The Rolandseck succeeded after the war began in 1939 to return home to Germany from Spain. In use as a troop transport, she sank on March 12, 1945 off the Danish coast in the Kattegat .
History of the ship
The first DDG ship "Hansa" for the Spain-Portugal service of the shipping company after the state reorganization of the shipping areas of the major German shipping companies in 1936 was given the name Rolandseck , which had previously carried the shipping company's smallest seagoing ship from October 1882 to March 1904, the had been used in the North and Baltic Sea.
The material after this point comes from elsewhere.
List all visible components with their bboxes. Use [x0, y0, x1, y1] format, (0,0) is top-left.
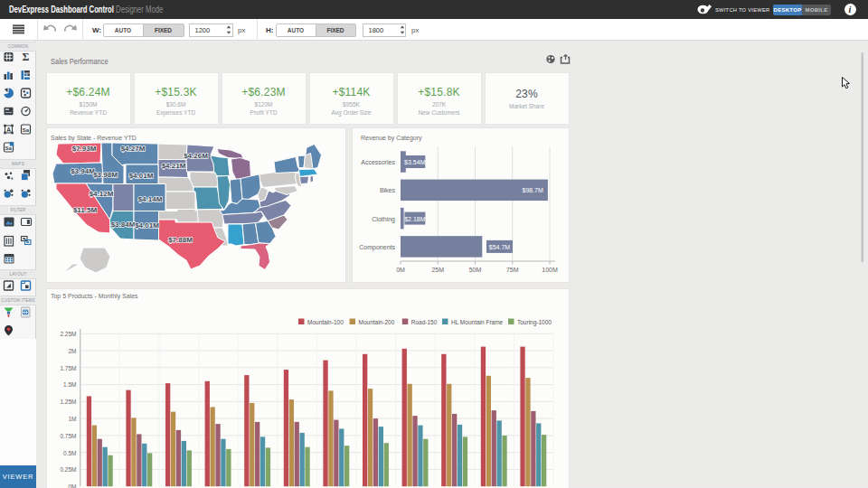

The second Rolandseck from 1912 was the shipping company's first motor ship and was also used in the Spain-Portugal service until 1914. The third Rolandseck (built in 1905, 1826 BRT / 2600 tdw) was purchased in Great Britain in December 1921. It was built as Florence for the Sloman shipping company in Flensburg . After the Spain-Portugal service, it was handed over to DG Neptun in 1932 , which used it as Saturn .
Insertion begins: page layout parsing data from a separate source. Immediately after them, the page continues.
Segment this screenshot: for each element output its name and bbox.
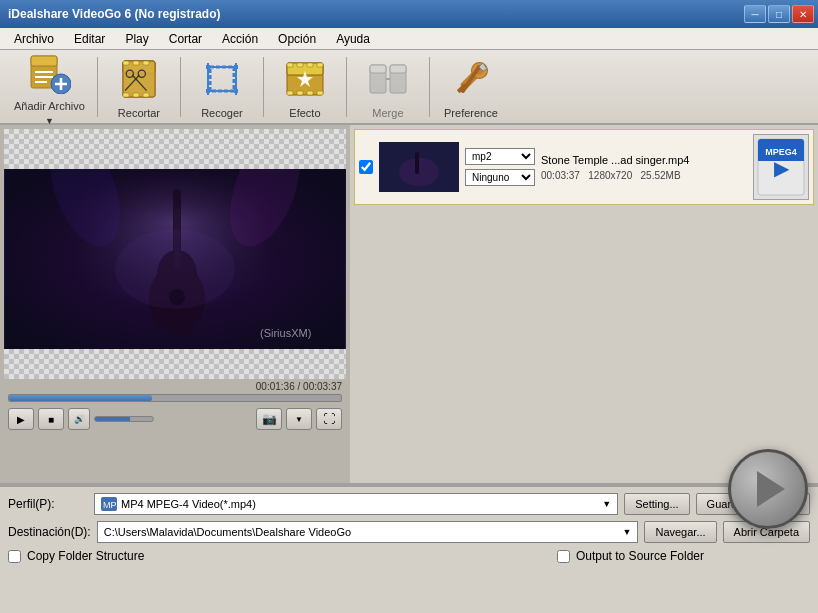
- file-meta: 00:03:37 1280x720 25.52MB: [541, 170, 747, 181]
- file-info: Stone Temple ...ad singer.mp4 00:03:37 1…: [541, 154, 747, 181]
- svg-rect-35: [317, 63, 323, 67]
- menu-play[interactable]: Play: [115, 30, 158, 48]
- menu-cortar[interactable]: Cortar: [159, 30, 212, 48]
- menu-opcion[interactable]: Opción: [268, 30, 326, 48]
- checker-top: [4, 129, 346, 169]
- time-display: 00:01:36 / 00:03:37: [8, 381, 342, 392]
- bottom-section: Perfil(P): MP4 MP4 MPEG-4 Video(*.mp4) ▼…: [0, 483, 818, 569]
- destination-row: Destinación(D): C:\Users\Malavida\Docume…: [8, 521, 810, 543]
- trim-label: Recortar: [118, 107, 160, 119]
- svg-rect-44: [390, 65, 406, 73]
- trim-svg: [117, 57, 161, 101]
- browse-button[interactable]: Navegar...: [644, 521, 716, 543]
- merge-icon: [364, 55, 412, 103]
- file-duration: 00:03:37: [541, 170, 580, 181]
- menu-ayuda[interactable]: Ayuda: [326, 30, 380, 48]
- svg-rect-15: [133, 93, 139, 97]
- effect-icon: [281, 55, 329, 103]
- preference-svg: [449, 57, 493, 101]
- progress-bar[interactable]: [8, 394, 342, 402]
- svg-rect-10: [123, 61, 155, 97]
- svg-rect-13: [143, 61, 149, 65]
- play-button[interactable]: ▶: [8, 408, 34, 430]
- preference-button[interactable]: Preference: [436, 51, 506, 123]
- add-file-icon: [25, 48, 73, 96]
- svg-rect-1: [31, 56, 57, 66]
- svg-rect-32: [287, 63, 293, 67]
- svg-rect-67: [415, 152, 419, 174]
- svg-rect-11: [123, 61, 129, 65]
- file-list-panel: mp2 mp3 aac Ninguno Stone Temple ...ad s…: [350, 125, 818, 483]
- maximize-button[interactable]: □: [768, 5, 790, 23]
- add-file-dropdown-icon: ▼: [45, 116, 54, 126]
- svg-rect-21: [210, 67, 234, 91]
- svg-rect-37: [297, 91, 303, 95]
- copy-folder-checkbox[interactable]: [8, 550, 21, 563]
- svg-rect-14: [123, 93, 129, 97]
- crop-svg: [200, 57, 244, 101]
- crop-button[interactable]: Recoger: [187, 51, 257, 123]
- toolbar-separator-1: [97, 57, 98, 117]
- volume-slider[interactable]: [94, 416, 154, 422]
- minimize-button[interactable]: ─: [744, 5, 766, 23]
- preference-label: Preference: [444, 107, 498, 119]
- merge-button[interactable]: Merge: [353, 51, 423, 123]
- svg-rect-36: [287, 91, 293, 95]
- toolbar-separator-2: [180, 57, 181, 117]
- file-name: Stone Temple ...ad singer.mp4: [541, 154, 747, 166]
- svg-point-63: [115, 229, 235, 309]
- add-file-label: Añadir Archivo: [14, 100, 85, 112]
- trim-icon: [115, 55, 163, 103]
- add-file-button[interactable]: Añadir Archivo ▼: [8, 44, 91, 130]
- file-checkbox[interactable]: [359, 160, 373, 174]
- profile-input[interactable]: MP4 MP4 MPEG-4 Video(*.mp4) ▼: [94, 493, 618, 515]
- snapshot-dropdown[interactable]: ▼: [286, 408, 312, 430]
- checker-bottom: [4, 349, 346, 379]
- effect-svg: [283, 57, 327, 101]
- audio-format-select[interactable]: mp2 mp3 aac: [465, 148, 535, 165]
- progress-fill: [9, 395, 152, 401]
- merge-label: Merge: [372, 107, 403, 119]
- stop-button[interactable]: ■: [38, 408, 64, 430]
- destination-input[interactable]: C:\Users\Malavida\Documents\Dealshare Vi…: [97, 521, 639, 543]
- subtitle-select[interactable]: Ninguno: [465, 169, 535, 186]
- svg-text:MPEG4: MPEG4: [765, 147, 797, 157]
- svg-text:▶: ▶: [774, 157, 790, 179]
- toolbar-separator-5: [429, 57, 430, 117]
- file-resolution: 1280x720: [588, 170, 632, 181]
- svg-rect-33: [297, 63, 303, 67]
- file-item: mp2 mp3 aac Ninguno Stone Temple ...ad s…: [354, 129, 814, 205]
- video-panel: (SiriusXM) 00:01:36 / 00:03:37 ▶ ■ 🔊 📷 ▼…: [0, 125, 350, 483]
- svg-rect-12: [133, 61, 139, 65]
- toolbar-separator-3: [263, 57, 264, 117]
- svg-rect-34: [307, 63, 313, 67]
- settings-button[interactable]: Setting...: [624, 493, 689, 515]
- toolbar: Añadir Archivo ▼: [0, 50, 818, 125]
- crop-label: Recoger: [201, 107, 243, 119]
- video-preview: (SiriusXM): [4, 169, 346, 349]
- file-size: 25.52MB: [641, 170, 681, 181]
- svg-text:MP4: MP4: [103, 500, 117, 510]
- mute-button[interactable]: 🔊: [68, 408, 90, 430]
- close-button[interactable]: ✕: [792, 5, 814, 23]
- mpeg4-badge-svg: MPEG4 ▶: [756, 137, 806, 197]
- trim-button[interactable]: Recortar: [104, 51, 174, 123]
- big-play-icon: [757, 471, 785, 507]
- svg-rect-39: [317, 91, 323, 95]
- window-title: iDealshare VideoGo 6 (No registrado): [8, 7, 221, 21]
- big-play-button[interactable]: [728, 449, 808, 529]
- snapshot-button[interactable]: 📷: [256, 408, 282, 430]
- file-thumbnail: [379, 142, 459, 192]
- bottom-bar: Perfil(P): MP4 MP4 MPEG-4 Video(*.mp4) ▼…: [0, 485, 818, 569]
- crop-icon: [198, 55, 246, 103]
- playback-controls: ▶ ■ 🔊 📷 ▼ ⛶: [4, 404, 346, 434]
- svg-rect-16: [143, 93, 149, 97]
- effect-button[interactable]: Efecto: [270, 51, 340, 123]
- destination-value: C:\Users\Malavida\Documents\Dealshare Vi…: [104, 526, 351, 538]
- destination-label: Destinación(D):: [8, 525, 91, 539]
- format-badge: MPEG4 ▶: [753, 134, 809, 200]
- menu-accion[interactable]: Acción: [212, 30, 268, 48]
- toolbar-separator-4: [346, 57, 347, 117]
- output-source-checkbox[interactable]: [557, 550, 570, 563]
- fullscreen-button[interactable]: ⛶: [316, 408, 342, 430]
For the first time, the Stettiner Oderwerke were contractors for a new building for DDG "Hansa". The new building, built under construction number 792, was 90.9 m long and 12.84 m wide and was launched on November 23, 1936. While the main liner cargo ships of the Ehrenfels class that were delivered at the same time were powered by diesel engines, the Rolandseck and the two newbuildings for the Spain-Portugal service that followed until 1939 as part of the state four-year plan again received triple expansion machines combined with a Bauer-Wach steam turbine . The new building had two loading hatches in front of and behind the central bridge house with a relatively high chimney close behind and two masts between the hatches. On the masts, the loading gear was attached to a 30-tonne cargo boom on the front mast, a 15-tonne cargo beam on the rear mast and eight 5-tonne cargo booms.
The 1845 GRT fourth Rolandseck of the DDG "Hansa" was delivered on February 8, 1937 and came into the shipping company's Spain-Portugal service alongside the 1663 GRT freighters Lahneck and Stahleck, which were delivered in 1923 . In 1938 came the still-like, from the Deschimag Group belonging Seebeck Shipyard in Wesermünde new buildings made Soneck and Schwaneck 2190 BRT added.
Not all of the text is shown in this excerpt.